An intuitive approach is hardly sensible!
What is sensible is employing a mathematically-proven algorithm to tune the values in a systematic way.
I already explained this to you Lyudmil, but you will never listen to people even when it is regarding a subject which you know absolutely nothing about (SPSA and CLOP). Your utter disregard and disrespect for people who give you good and patient advice is what annoys me most.
As for the matter of piece values, I believe this has been tuned to death in the past by Joona, and there is hardly anything left there, but maybe with 1,000,000 SPSA games, we may gain 1 elo or something... (Hardly something a sane person will pursue as potential for elo!), and even if there is more elo, the way to find out is through algorithmic tuning, not "random fantasy value insertions".

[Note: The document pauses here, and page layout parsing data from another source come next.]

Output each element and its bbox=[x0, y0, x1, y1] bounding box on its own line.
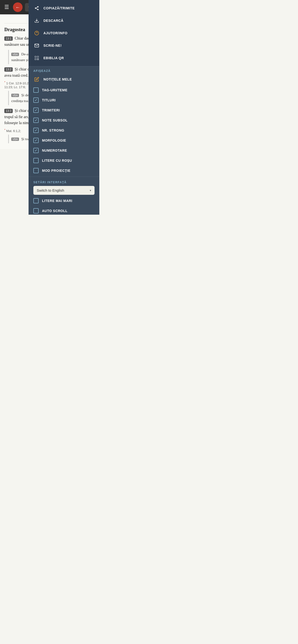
litere-rosu-item[interactable]: LITERE CU ROŞU bbox=[29, 156, 99, 166]
verse-num-13-2: 13:2 bbox=[4, 67, 13, 72]
note-subsol-item[interactable]: NOTE SUBSOL bbox=[29, 115, 99, 125]
help-item[interactable]: AJUTOR/INFO bbox=[29, 27, 99, 39]
chevron-down-icon: ▾ bbox=[90, 189, 91, 192]
mod-proiectie-item[interactable]: MOD PROIECŢIE bbox=[29, 166, 99, 176]
tag-uri-label: TAG-URI/TEME bbox=[42, 88, 67, 92]
download-icon bbox=[33, 17, 40, 24]
setari-header: SETĂRI INTERFAŢĂ bbox=[29, 178, 99, 185]
svg-line-3 bbox=[36, 8, 37, 9]
titluri-checkbox[interactable] bbox=[33, 98, 39, 103]
numerotare-item[interactable]: NUMEROTARE bbox=[29, 146, 99, 156]
svg-rect-11 bbox=[37, 56, 39, 58]
svg-line-4 bbox=[36, 7, 37, 8]
afiseaza-header: AFIŞEAZĂ bbox=[29, 66, 99, 74]
auto-scroll-checkbox[interactable] bbox=[33, 208, 39, 214]
vba-tag-1: VBA bbox=[11, 53, 19, 56]
copy-share-item[interactable]: COPIAZĂ/TRIMITE bbox=[29, 2, 99, 14]
menu-button[interactable]: ☰ bbox=[3, 3, 11, 12]
trimiteri-checkbox[interactable] bbox=[33, 108, 39, 113]
svg-rect-16 bbox=[37, 60, 38, 60]
help-icon bbox=[33, 30, 40, 36]
write-us-item[interactable]: SCRIE-NE! bbox=[29, 39, 99, 52]
verse-num-13-3: 13:3 bbox=[4, 109, 13, 113]
ebiblia-qr-label: EBIBLIA QR bbox=[43, 56, 64, 60]
vba-tag-3: VBA bbox=[11, 138, 19, 141]
note-subsol-checkbox[interactable] bbox=[33, 118, 39, 123]
svg-rect-15 bbox=[38, 58, 39, 59]
trimiteri-label: TRIMITERI bbox=[42, 108, 60, 112]
switch-english-label: Switch to English bbox=[37, 188, 64, 192]
nr-strong-checkbox[interactable] bbox=[33, 128, 39, 133]
morfologie-checkbox[interactable] bbox=[33, 138, 39, 143]
trimiteri-item[interactable]: TRIMITERI bbox=[29, 105, 99, 115]
download-label: DESCARCĂ bbox=[43, 19, 63, 22]
panel-divider-1 bbox=[29, 176, 99, 177]
svg-rect-9 bbox=[35, 56, 36, 58]
side-panel-actions: COPIAZĂ/TRIMITE DESCARCĂ AJUTOR/INFO bbox=[29, 0, 99, 66]
svg-point-0 bbox=[37, 6, 39, 8]
auto-scroll-item[interactable]: AUTO SCROLL bbox=[29, 206, 99, 215]
tag-uri-checkbox[interactable] bbox=[33, 88, 39, 93]
vba-tag-2: VBA bbox=[11, 94, 19, 97]
nr-strong-item[interactable]: NR. STRONG bbox=[29, 125, 99, 135]
help-label: AJUTOR/INFO bbox=[43, 31, 67, 35]
mod-proiectie-label: MOD PROIECŢIE bbox=[42, 169, 71, 172]
switch-english-button[interactable]: Switch to English ▾ bbox=[33, 186, 95, 195]
nr-strong-label: NR. STRONG bbox=[42, 128, 64, 132]
titluri-label: TITLURI bbox=[42, 98, 56, 102]
side-panel: COPIAZĂ/TRIMITE DESCARCĂ AJUTOR/INFO bbox=[29, 0, 99, 215]
mod-proiectie-checkbox[interactable] bbox=[33, 168, 39, 173]
svg-point-1 bbox=[35, 8, 36, 9]
morfologie-item[interactable]: MORFOLOGIE bbox=[29, 135, 99, 146]
svg-rect-13 bbox=[35, 59, 36, 60]
tag-uri-item[interactable]: TAG-URI/TEME bbox=[29, 85, 99, 95]
notitele-mele-label: NOTIŢELE MELE bbox=[43, 78, 72, 81]
auto-scroll-label: AUTO SCROLL bbox=[42, 209, 67, 213]
back-button[interactable]: ← bbox=[13, 2, 23, 12]
svg-rect-17 bbox=[38, 60, 39, 60]
litere-rosu-label: LITERE CU ROŞU bbox=[42, 158, 72, 162]
edit-icon bbox=[33, 76, 40, 83]
numerotare-label: NUMEROTARE bbox=[42, 148, 67, 152]
svg-point-2 bbox=[37, 9, 39, 10]
litere-mari-checkbox[interactable] bbox=[33, 198, 39, 204]
share-icon bbox=[33, 5, 40, 12]
svg-rect-14 bbox=[37, 58, 38, 59]
litere-mari-item[interactable]: LITERE MAI MARI bbox=[29, 196, 99, 206]
titluri-item[interactable]: TITLURI bbox=[29, 95, 99, 105]
notitele-mele-item[interactable]: NOTIŢELE MELE bbox=[29, 74, 99, 85]
verse-num-13-1: 13:1 bbox=[4, 36, 13, 41]
back-icon: ← bbox=[15, 4, 20, 10]
qr-icon bbox=[33, 54, 40, 61]
download-item[interactable]: DESCARCĂ bbox=[29, 14, 99, 27]
write-us-label: SCRIE-NE! bbox=[43, 44, 62, 48]
ebiblia-qr-item[interactable]: EBIBLIA QR bbox=[29, 52, 99, 64]
note-subsol-label: NOTE SUBSOL bbox=[42, 118, 68, 122]
copy-share-label: COPIAZĂ/TRIMITE bbox=[43, 6, 75, 10]
litere-rosu-checkbox[interactable] bbox=[33, 158, 39, 163]
mail-icon bbox=[33, 42, 40, 49]
litere-mari-label: LITERE MAI MARI bbox=[42, 199, 72, 203]
morfologie-label: MORFOLOGIE bbox=[42, 138, 66, 142]
numerotare-checkbox[interactable] bbox=[33, 148, 39, 153]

It is the first time that someone accuses me of being disrespectful of people here. I do not remember an occasion where I have insulted someone. But I stick to what I believe of course.
How many successful patches you had with SPSA?
This is an insult to Joona and all his efforts in tuning stockfish long before fishtest. SF is 3000+ elo now because of his tuning efforts.
Even if Joona found close to optimal values before fishtest in his tuning then I see no reason to assume that the values remained close to optimal after stockfish earned hundrends of elo and there is a lot of changes in the code.
I do not know how much rating stockfish earned because of tuning before fishtest and it may be interesting to know.
I did not see succesful patches with SPSA and my conclusion is that it probably does not work for some reason(maybe people do not use it correctly) because I do not believe that all the values that the stockfish team tested are optimal or not sensitive.
I think that the first thing to do is to detect the sensitive parameters when increasing the value by 20% or reducing the value by 20% cause a significant difference in playing strength and try to tune these values.
I admit that I did not learn how SPSA works so
I do not know if SPSA try to detect the sensitive values when it get a list of parameters to tune but so far I saw only red results with SPSA.
Uri
I believe most recently Joona used SPSA for tuning KPSQT and NPSQT and they both gained elo -- so that is your proof (post-fishtest) that it does work. I am pretty sure almost every parameter in SF has been tuned using some algorithm (SPSA, CLOP, Genetic Algorithms, etc.) except for the more recent additions.
Yes, I would agree that some values may be off the optimal after 100s of patches. But, I completely disagree with Lyudmil's assessment that it is 50 elo for piece values. It is a few elo at most for piece values.
So those autotuners work only privately, but not when they are used in fishtest.
My suggestion then to all who would use them: use those only at home, but not to tune officially.
Actually, quite the opposite. More resources should be put towards sorting out fishtest quirks. Nobody has machines that are near the capability or the power of distributed resources that fishtest has. For example, if I do an SPSA tuning session at home on my 8-core machine (already a luxury most people can't afford), it takes about 15 days for 100K games (15" sec TC). On fishtest, 100K games finishes in just 2-3 hrs (15" sec TC)!
The more SPSA tests we do on the framework, the better idea we get about its problems and limitations. That is one of the reasons why I posted the mega_pawn_tune test. I wanted to see what is the limit of the framework. This information is useful in the long-term, even if the test did not give elo results immediately.
Many of the first say 5-15 SPSA attempts will probably not yield much results, but every test will give useful hints to improve the setup better, and eventually results will come. I think there is lot of potential here, and I would bet on autotuning any day!